'''
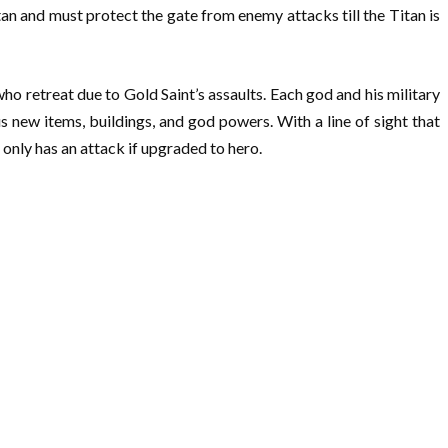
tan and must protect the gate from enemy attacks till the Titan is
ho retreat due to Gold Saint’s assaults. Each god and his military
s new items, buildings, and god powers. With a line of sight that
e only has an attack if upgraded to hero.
'''
'''
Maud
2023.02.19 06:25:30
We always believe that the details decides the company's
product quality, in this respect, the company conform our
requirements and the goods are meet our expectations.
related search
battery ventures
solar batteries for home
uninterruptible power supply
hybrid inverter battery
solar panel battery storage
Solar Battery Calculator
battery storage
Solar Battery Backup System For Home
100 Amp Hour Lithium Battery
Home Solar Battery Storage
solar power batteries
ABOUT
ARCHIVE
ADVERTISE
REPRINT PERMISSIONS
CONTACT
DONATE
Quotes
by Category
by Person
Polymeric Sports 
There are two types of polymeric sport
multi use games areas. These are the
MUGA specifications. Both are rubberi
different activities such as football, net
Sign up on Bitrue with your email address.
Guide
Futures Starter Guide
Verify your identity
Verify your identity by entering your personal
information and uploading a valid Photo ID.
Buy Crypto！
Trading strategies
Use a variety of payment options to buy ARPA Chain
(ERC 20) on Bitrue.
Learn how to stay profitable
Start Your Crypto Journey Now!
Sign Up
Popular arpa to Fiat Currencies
'''
'''
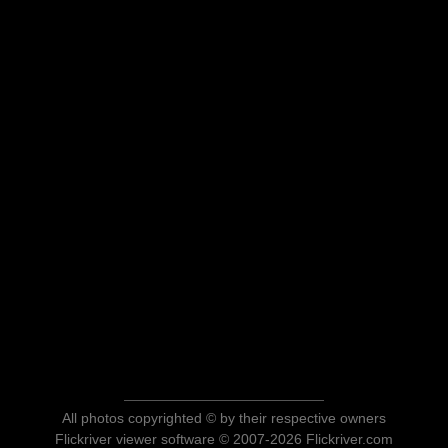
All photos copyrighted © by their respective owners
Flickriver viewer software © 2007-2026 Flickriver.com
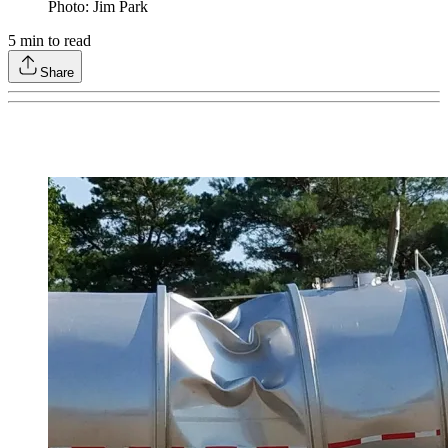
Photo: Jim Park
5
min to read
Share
'''
* [Directions]:
Only one stretch of the records above is wanted: the lines between the one holding "tan and must" and the one holding "e only has an attack if upgraded to hero.", inclusive, reproduced exactly.

* [Task result]:
tan and must protect the gate from enemy attacks till the Titan is
ho retreat due to Gold Saint’s assaults. Each god and his military
s new items, buildings, and god powers. With a line of sight that
e only has an attack if upgraded to hero.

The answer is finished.